* WHAT TO WORK ON: Once you find the line with "Um sicherzustellen, dass" in the data below, transcribe exactly each line from there to the line with "innehåll, men det", inclusive, and nothing else. Drop the pictures.
□ □ □ □
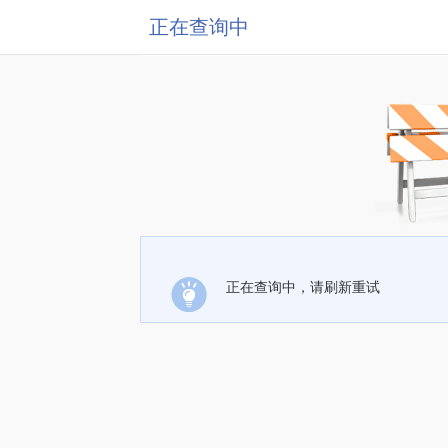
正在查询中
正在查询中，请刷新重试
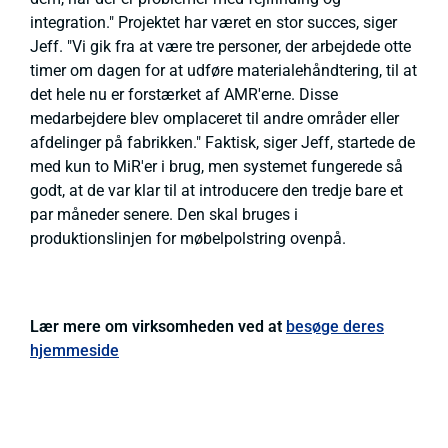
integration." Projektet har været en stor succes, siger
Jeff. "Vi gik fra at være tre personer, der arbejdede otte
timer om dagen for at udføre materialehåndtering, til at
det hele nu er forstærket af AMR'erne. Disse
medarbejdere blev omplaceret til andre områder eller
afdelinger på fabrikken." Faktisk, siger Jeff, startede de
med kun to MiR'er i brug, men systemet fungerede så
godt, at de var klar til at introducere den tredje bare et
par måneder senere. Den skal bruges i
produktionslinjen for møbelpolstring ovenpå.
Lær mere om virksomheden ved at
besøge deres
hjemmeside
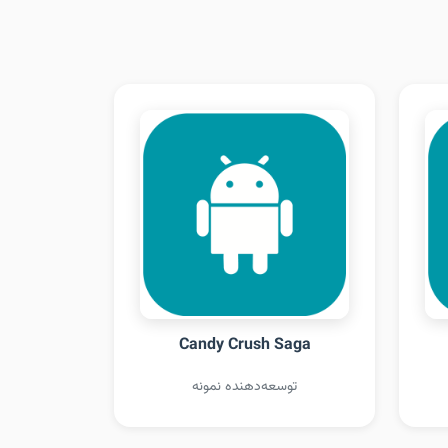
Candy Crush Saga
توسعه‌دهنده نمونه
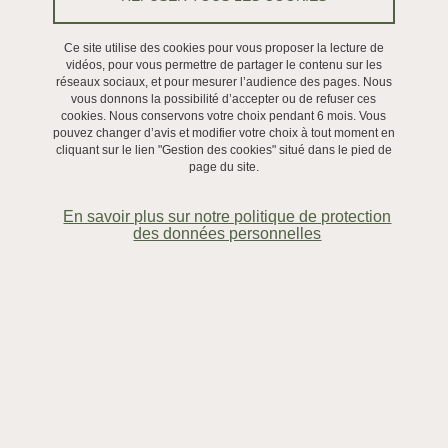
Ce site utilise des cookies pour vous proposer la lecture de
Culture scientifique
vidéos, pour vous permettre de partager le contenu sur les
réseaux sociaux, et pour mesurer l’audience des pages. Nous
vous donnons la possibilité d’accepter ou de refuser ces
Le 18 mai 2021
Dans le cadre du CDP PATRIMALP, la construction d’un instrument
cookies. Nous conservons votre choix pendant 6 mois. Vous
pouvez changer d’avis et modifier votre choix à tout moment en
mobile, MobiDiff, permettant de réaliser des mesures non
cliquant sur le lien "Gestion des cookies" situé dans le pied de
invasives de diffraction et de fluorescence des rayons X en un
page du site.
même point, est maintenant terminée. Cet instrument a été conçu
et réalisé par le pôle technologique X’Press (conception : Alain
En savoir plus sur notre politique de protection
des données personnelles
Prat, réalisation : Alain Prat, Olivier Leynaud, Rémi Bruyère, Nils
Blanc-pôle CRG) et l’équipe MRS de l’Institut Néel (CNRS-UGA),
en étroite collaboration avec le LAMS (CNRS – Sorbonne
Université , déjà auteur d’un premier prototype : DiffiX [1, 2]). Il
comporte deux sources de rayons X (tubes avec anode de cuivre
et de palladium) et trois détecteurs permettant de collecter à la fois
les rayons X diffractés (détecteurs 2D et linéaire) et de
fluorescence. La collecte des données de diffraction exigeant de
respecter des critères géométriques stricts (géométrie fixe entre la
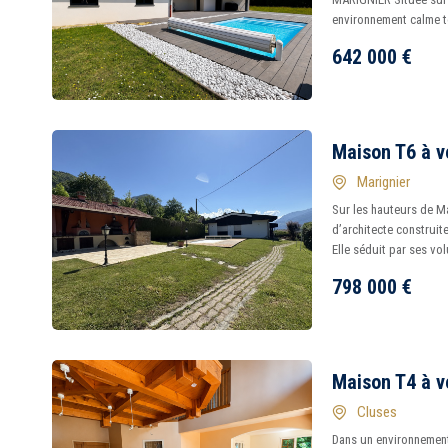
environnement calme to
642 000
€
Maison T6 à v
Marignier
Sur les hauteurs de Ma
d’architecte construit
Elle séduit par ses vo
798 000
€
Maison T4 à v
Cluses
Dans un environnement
□ □ □ □
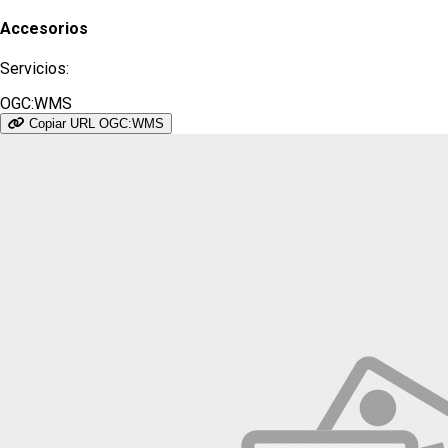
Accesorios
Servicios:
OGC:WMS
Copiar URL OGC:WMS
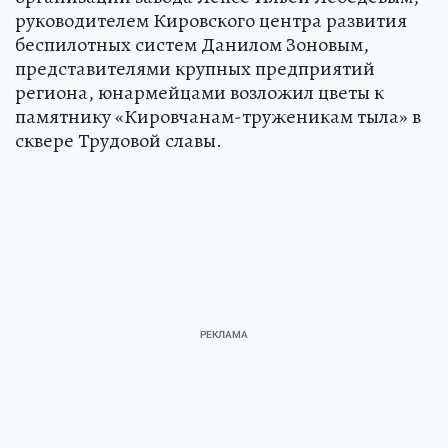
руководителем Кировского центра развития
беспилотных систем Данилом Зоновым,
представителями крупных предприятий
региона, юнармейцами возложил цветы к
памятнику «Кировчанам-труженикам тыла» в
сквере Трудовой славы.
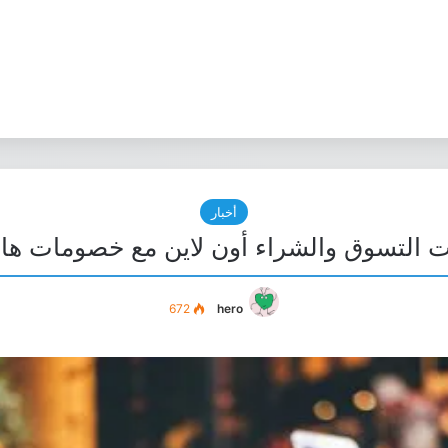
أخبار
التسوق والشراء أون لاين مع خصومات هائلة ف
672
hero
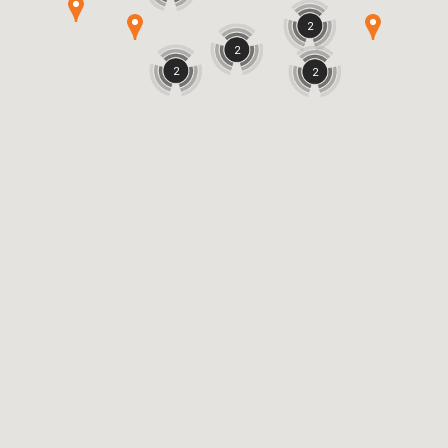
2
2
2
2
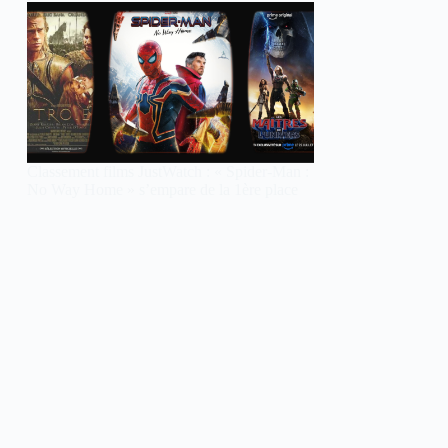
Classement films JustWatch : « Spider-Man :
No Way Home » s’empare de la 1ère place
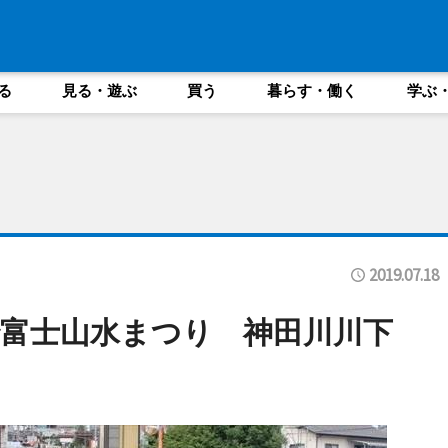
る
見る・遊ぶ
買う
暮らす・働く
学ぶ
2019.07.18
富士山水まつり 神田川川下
□ □ □ □
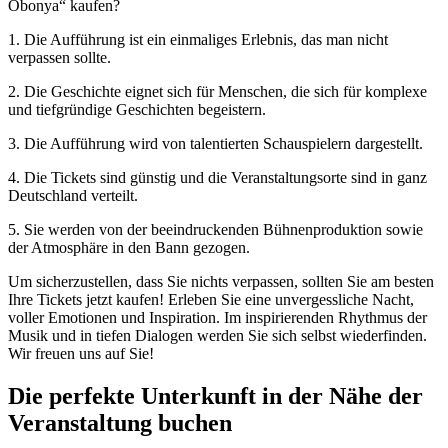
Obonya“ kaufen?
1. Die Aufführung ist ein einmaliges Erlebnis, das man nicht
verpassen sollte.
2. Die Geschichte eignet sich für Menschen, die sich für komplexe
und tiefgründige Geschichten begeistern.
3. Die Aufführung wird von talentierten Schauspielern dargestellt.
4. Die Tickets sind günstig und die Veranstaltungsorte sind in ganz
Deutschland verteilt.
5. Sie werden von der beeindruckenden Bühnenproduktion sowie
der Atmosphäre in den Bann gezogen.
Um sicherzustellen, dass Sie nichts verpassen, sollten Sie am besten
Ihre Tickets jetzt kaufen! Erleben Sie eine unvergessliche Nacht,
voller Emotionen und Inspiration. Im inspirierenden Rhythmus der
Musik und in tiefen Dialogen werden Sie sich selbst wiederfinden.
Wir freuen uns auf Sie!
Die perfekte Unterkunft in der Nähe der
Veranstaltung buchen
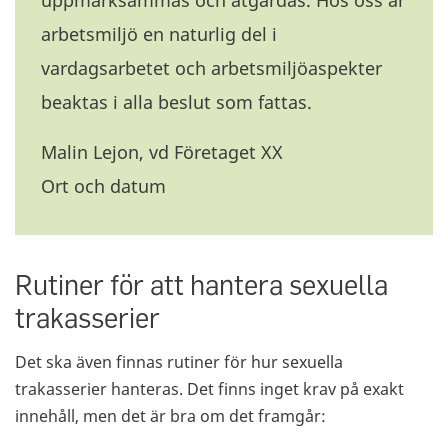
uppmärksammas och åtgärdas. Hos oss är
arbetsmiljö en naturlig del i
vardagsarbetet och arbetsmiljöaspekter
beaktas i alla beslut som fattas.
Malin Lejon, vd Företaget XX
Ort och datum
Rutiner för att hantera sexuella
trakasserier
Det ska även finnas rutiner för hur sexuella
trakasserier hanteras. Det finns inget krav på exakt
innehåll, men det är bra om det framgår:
□ □ □ □
* COMPLETED TASK:
Um sicherzustellen, dass Sie nichts verpassen, sollten Sie am besten
Ihre Tickets jetzt kaufen! Erleben Sie eine unvergessliche Nacht,
voller Emotionen und Inspiration. Im inspirierenden Rhythmus der
Musik und in tiefen Dialogen werden Sie sich selbst wiederfinden.
Wir freuen uns auf Sie!
Die perfekte Unterkunft in der Nähe der
Veranstaltung buchen
uppmärksammas och åtgärdas. Hos oss är
arbetsmiljö en naturlig del i
vardagsarbetet och arbetsmiljöaspekter
beaktas i alla beslut som fattas.
Malin Lejon, vd Företaget XX
Ort och datum
Rutiner för att hantera sexuella
trakasserier
Det ska även finnas rutiner för hur sexuella
trakasserier hanteras. Det finns inget krav på exakt
innehåll, men det är bra om det framgår:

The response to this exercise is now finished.